Tudo o que fisga a atenção do brasileiro passa pela TV ou é emanado da tela, de modo que é impossível dissociar os interesses da vida real das cenas que compõem os bastidores e o foco das câmeras.

Em 2022, a TV nos deu "Pantanal", novela de Benedito Ruy Barbosa de mais de três décadas atrás, refeita por seu neto Bruno Luperi. O enredo gerou muita conversa boa a partir dos temas ali abordados, dos estragos ao meio ambiente às músicas executadas, embalando discussões sobre misoginia, machismo, homofobia e corrupção com um elenco afiadíssimo.

Os reality shows perderam engajamento em relação aos anos anteriores, talvez porque o grande paredão da vez tenha acontecido mesmo na seara política das eleições, com intrigas, conchavos e pirotecnia fora do alcance da imaginação de qualquer produtor ou roteirista.

A indústria aquecida pelo streaming nos contemplou com vários exemplares de um gênero até bem pouco tempo desprezado pelo hábito brasileiro: o documentário, das biografias ao gênero true crime.

A partida do gênio Jô Soares nos alertou para o risco de a TV estar perdendo a graça, e a volta de Marcelo Adnet ao ar só na hora do futebol sublinhou que esta mesma TV já foi bem mais disposta a rir de tudo e de todos.

A Copa do Mundo fechou um ano de grandes emoções. Mesmo quem se recusa a misturar esporte, política e religião não conseguiu ficar imune a essa miscelânea.

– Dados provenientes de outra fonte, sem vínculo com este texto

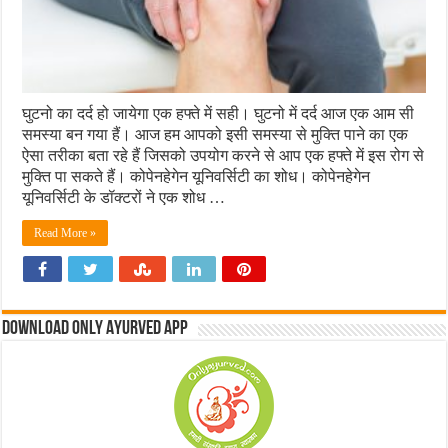
घुटनो का दर्द हो जायेगा एक हफ्ते में सही। घुटनो में दर्द आज एक आम सी
समस्या बन गया हैं। आज हम आपको इसी समस्या से मुक्ति पाने का एक
ऐसा तरीका बता रहे हैं जिसको उपयोग करने से आप एक हफ्ते में इस रोग से
मुक्ति पा सकते हैं। कोपेनहेगेन यूनिवर्सिटी का शोध। कोपेनहेगेन
यूनिवर्सिटी के डॉक्टरों ने एक शोध …
Read More »
Download Only Ayurved App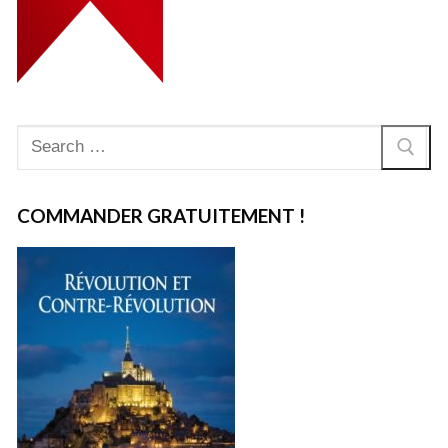
Rechercher
:
COMMANDER GRATUITEMENT !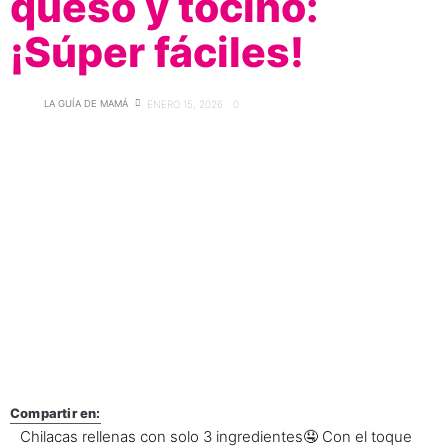
queso y tocino:
¡Súper fáciles!
LA GUÍA DE MAMÁ
ENERO 15, 2026
0
Compartir en:
Chilacas rellenas con solo 3 ingredientes🤤 Con el toque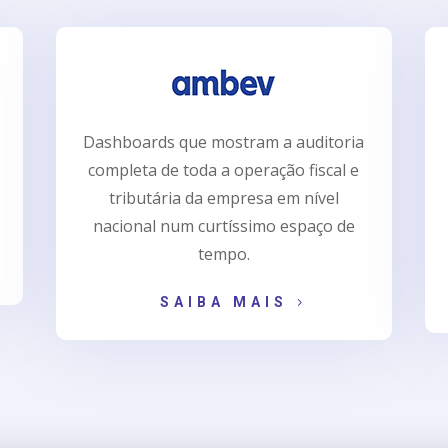
Dashboards que mostram a auditoria
completa de toda a operação fiscal e
tributária da empresa em nível
nacional num curtíssimo espaço de
tempo.
SAIBA MAIS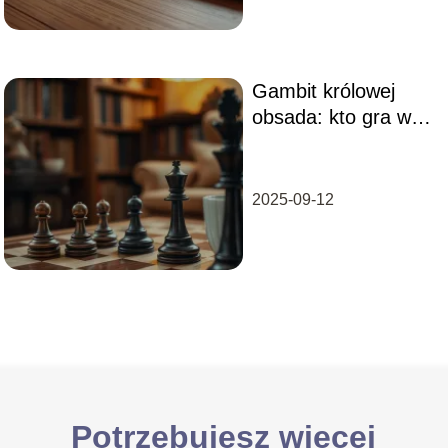
Gambit królowej
obsada: kto gra w
serialu Netflix?
2025-09-12
Potrzebujesz więcej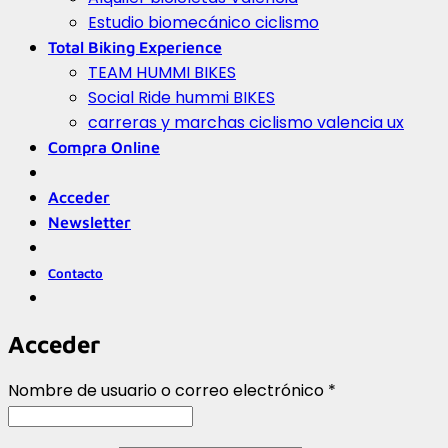
Estudio biomecánico ciclismo
Total Biking Experience
TEAM HUMMI BIKES
Social Ride hummi BIKES
carreras y marchas ciclismo valencia ux
Compra Online
Acceder
Newsletter
Contacto
Acceder
Obligatorio
Nombre de usuario o correo electrónico
*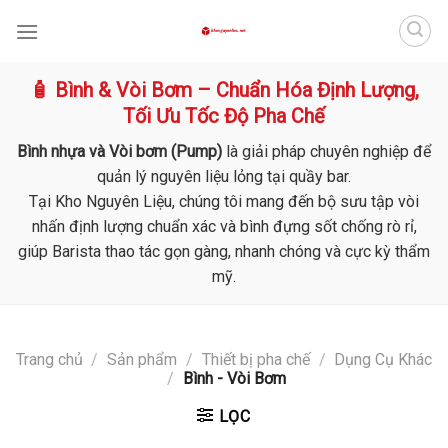
Skip
to
content
🧴 Bình & Vòi Bơm – Chuẩn Hóa Định Lượng,
Tối Ưu Tốc Độ Pha Chế
Bình nhựa và Vòi bơm (Pump)
là giải pháp chuyên nghiệp để
quản lý nguyên liệu lỏng tại quầy bar.
Tại Kho Nguyên Liệu, chúng tôi mang đến bộ sưu tập vòi
nhấn định lượng chuẩn xác và bình đựng sốt chống rò rỉ,
giúp Barista thao tác gọn gàng, nhanh chóng và cực kỳ thẩm
mỹ.
Trang chủ
/
Sản phẩm
/
Thiết bị pha chế
/
Dụng Cụ Khác
/
Bình - Vòi Bơm
LỌC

De quebra, o cenário televisivo aposentou compulsoriamente figuras que há anos habitavam nossa rotina, promovendo ainda a migração de uns e outros para espaços que mal se conheciam tão potentes, como mostrou a Copa do Casimiro Miguel. Quem poderia prever, há um ano, que veríamos mundial de futebol pelo streaming?

Em contraste ao fenômeno Casimiro, demos adeus às narrações de Galvão Bueno pela Globo, mas até isso está no pacote das grandes transformações de mídia do ano, já que o mais famoso dos locutores de esporte vai inaugurar, em 2023, um canal para chamar de seu, também pelo streaming.

O mundo está virado e a TV capota junto, janela que é do mundo --e para o mundo.

A seguir, confira uma lista de momentos selecionados pela coluna para resumir o filminho de 2022:

FAUSTÃO NO OUTRO CANAL

A essa altura, quase não nos lembramos da alta expectativa que antecedeu a estreia de Fausto Silva em outro canal, o mesmo que ele havia deixado 32 anos antes de ir para a Globo. A volta à Band foi anunciada nos primeiros minutos de 2022, com estreia de fato marcada para a segunda semana de janeiro, e gerou alta curiosidade do público, que chegou a dar quase 10 pontos de audiência à emissora.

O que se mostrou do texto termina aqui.